# Adjective-Assisted Album Aggregator

I want to create a web app where a user can enter various adjectives and recieve recommendations for music based on those adjectives. For example, if a user entered "dreamy," "atmospheric," and "sleepy," they might get a Beach House album recommended to them, because maybe a review said those adjectives.

This will be powered by a web scraped database of Pitchfork album reviews.

In [1]:
import pandas as pd
from bs4 import BeautifulSoup
import requests
from sklearn.feature_extraction.text import CountVectorizer, TfidfVectorizer
from textblob import TextBlob
from IPython.display import clear_output
from PyDictionary import PyDictionary
import time

# Functions

In [2]:
def adjScraper(url):
    response = requests.get(url)
    page = response.text
    soup = BeautifulSoup(page, 'lxml')
    
    blob = TextBlob(soup.text)
    
    sentence = [word for (word,tag) in blob.tags if tag == 'JJ']
    
    sentence2 = ' '.join(sentence)
    
    return sentence2

In [32]:
def fullScraper(url):
    response = requests.get(url)
    page = response.text
    soup = BeautifulSoup(page, 'lxml')
    
    # pulling adjectives
    blob = TextBlob(soup.text)
    adj_list = [word for (word, tag) in blob.tags if tag == 'JJ']
    adj = ' '.join(adj_list)
    
    # pulling title
    title = soup.head.find('title').text
    
    # pulling score
    score = soup.body.find('span', class_='score').text
    
    return [title, score, adj]

In [3]:
def nameScraper(url):
    response = requests.get(url)
    page = response.text
    soup = BeautifulSoup(page, 'lxml')
    
    text = soup.text.strip()
    
    blob = TextBlob(soup.text)
    
    name = soup.head.find('title').text
    
    return name

In [4]:
def scoreScraper(url):
    response = requests.get(url)
    page = response.text
    soup = BeautifulSoup(page, 'lxml')
    
    score = soup.body.find('span', class_='score').text

    return score

In [5]:
def get_albums(n_pages):
    '''
    This function retrieves names, scores, and adjectives from a
    number of pages of Pitchfork album reviews.

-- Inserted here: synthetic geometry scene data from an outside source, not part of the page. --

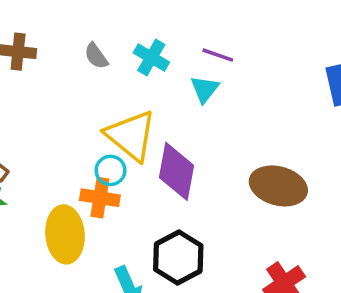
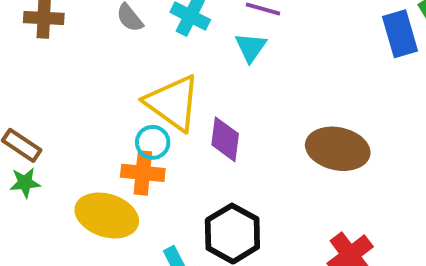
purple diamond: (176, 171) -> (225, 139), size x0.7
yellow ellipse: (65, 234) -> (107, 215), turned -64

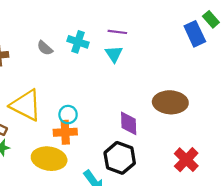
yellow triangle: (173, 103) -> (26, 105), moved
purple diamond: (225, 139) -> (129, 123), moved

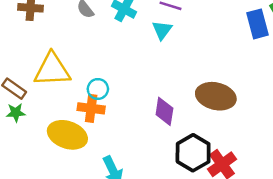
yellow triangle: (26, 105) -> (52, 70), turned -40
black hexagon: (120, 158) -> (193, 153), moved

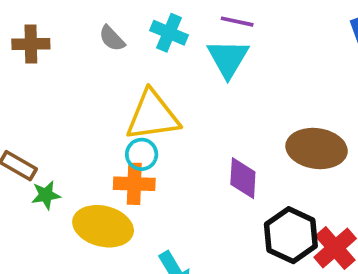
cyan triangle: (162, 30) -> (228, 58), size x1.4
yellow triangle: (52, 70) -> (153, 116), moved
green star: (16, 113) -> (46, 195), moved

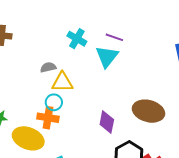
gray semicircle: (112, 38) -> (48, 67), moved, turned 112
yellow triangle: (153, 116) -> (62, 82), size x0.7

It returns a pandas
    DataFrame of results. 
    
    n_pages (int): the number of pages to scrape. 
    '''
    
    # generating list of album review links
    links = []
    
    for i in range(1,n_pages):
        url = f'https://pitchfork.com/reviews/albums/?page={i}'
        response = requests.get(url)
        page = response.text
        soup = BeautifulSoup(page, 'lxml')

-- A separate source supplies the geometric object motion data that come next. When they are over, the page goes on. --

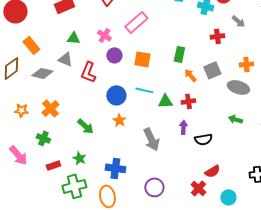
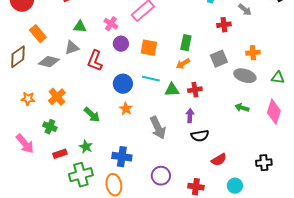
gray triangle: (65, 59) -> (72, 48), turned -42
orange arrow: (190, 75) -> (183, 64), moved, turned -80
black semicircle: (203, 139) -> (200, 136), moved
red cross: (198, 188) -> (196, 187), moved, turned -35

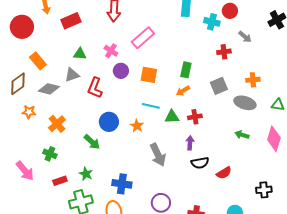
blue circle: (123, 84) -> (109, 122), moved
orange star: (28, 99) -> (29, 112), moved
orange star: (126, 109) -> (137, 126), moved
red semicircle: (219, 160) -> (224, 173), moved

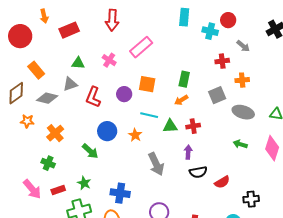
purple circle: (121, 71) -> (124, 94), moved
orange cross: (253, 80) -> (242, 80), moved
pink arrow: (25, 171) -> (32, 189), moved
black cross: (264, 190) -> (251, 199), moved

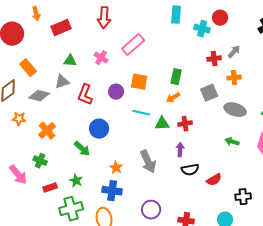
gray arrow: (243, 46) -> (234, 52), moved, turned -88
orange star: (135, 135) -> (116, 168), moved
pink arrow: (32, 189) -> (18, 175), moved

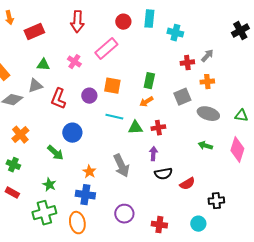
red circle: (220, 18) -> (123, 22), moved
red rectangle: (50, 188) -> (12, 193), moved, turned 48

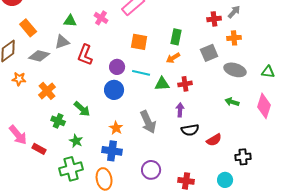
purple circle: (89, 96) -> (117, 67), moved
blue circle: (72, 133) -> (114, 90), moved
green cross: (13, 165) -> (58, 121), moved

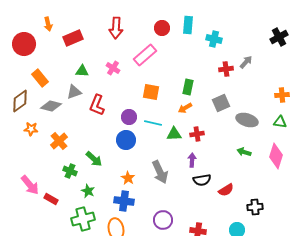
orange cross: (234, 38) -> (282, 95), moved

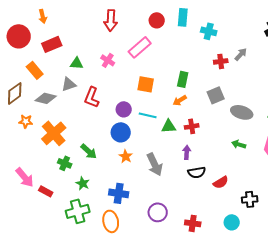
red rectangle: (73, 38) -> (52, 44), moved
orange cross: (59, 141) -> (54, 133), size x1.4
orange star: (128, 178) -> (126, 156), moved

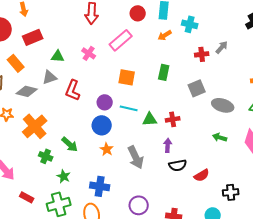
orange arrow: (180, 100) -> (165, 35), moved
red rectangle: (46, 191) -> (27, 197), moved

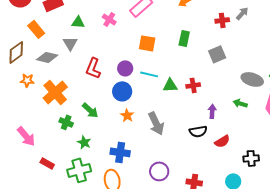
gray triangle: (50, 77) -> (70, 43), turned -42
red L-shape: (73, 90) -> (93, 68), moved
gray ellipse: (223, 105) -> (252, 79), moved
purple arrow: (168, 145) -> (212, 111), moved

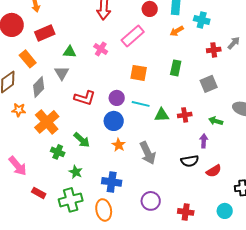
gray diamond: (47, 57) -> (39, 87), turned -60
red L-shape: (93, 68) -> (85, 98), turned -95
green arrow: (240, 103) -> (216, 121), moved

        for link in soup.findAll('a'):
            link = link.get('href')
            if '/reviews/albums/' in link and '?' not in link and link != '/reviews/albums/':
                links.append(link)
                
        print(f'Pulling album links: {round((i/n_pages)*100)}% done')
        clear_output(wait=True)
    # now pull name and text from each review
    reviews = list()
    names = list()
    scores = list()
    album_n = 0
    
    for link in links:
        url = f'https://pitchfork.com{link}'
        review = reviewScraper(url)
        name = nameScraper(url)
        score = scoreScraper(url)
        names.append(name)
        reviews.append(review)
        scores.append(score)
        album_n += 1
        
        print(f'Scraping albums: {round((album_n/len(links))*100)}% done')
        clear_output(wait=True)
    
    df = pd.DataFrame([names, scores, reviews,]).transpose()
    
    df.rename(columns = {0:'name',1:'score', 2:'adjs'}, inplace = True)
    df['name'] = df['name'].apply(lambda x: x.replace('Album Review | Pitchfork', ''))
    
    # vectorizing adjectives
    corpus = df['adjs'].to_list()
    vec = CountVectorizer()
    adj_vec = vec.fit_transform(corpus)
    adjs = adj_vec.toarray()
    adj_df = pd.DataFrame(adjs, columns = vec.get_feature_names())
    reviews_vecd = pd.merge(df, adj_df, left_index = True, right_index=True)
    reviews_vecd = reviews_vecd.drop(columns='adjs')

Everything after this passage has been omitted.